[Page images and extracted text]
* * * * * * *

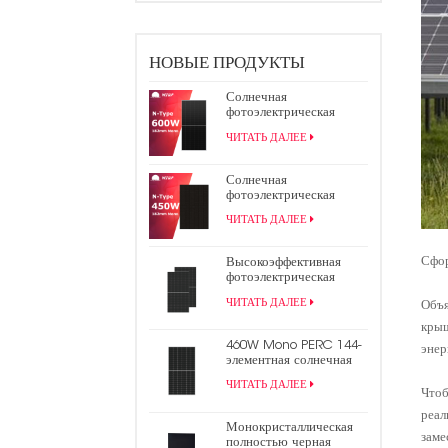
НОВЫЕ ПРОДУКТЫ
Солнечная
фотоэлектрическая
панель TOPCon N-типа
ЧИТАТЬ ДАЛЕЕ
600 Вт
Солнечная
фотоэлектрическая
панель N-Type 450W
ЧИТАТЬ ДАЛЕЕ
440W All Black TOPCon
Сфор
Высокоэффективная
фотоэлектрическая
панель 9bb Mono Perc
ЧИТАТЬ ДАЛЕЕ
Объ
182 мм мощностью 550
Вт с половинной
крыш
ячейкой
460W Mono PERC 144-
энер
элементная солнечная
панель 9BB половинная
ЧИТАТЬ ДАЛЕЕ
фотоэлектрическая
Что
панель
реал
Монокристаллическая
зам
полностью черная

* * * * * * *

GOAL OF THE EXERCISE -
The expected answer is every line above in which the word "Mono" appears.

WRITTEN ANSWER -
панель 9bb Mono Perc
460W Mono PERC 144-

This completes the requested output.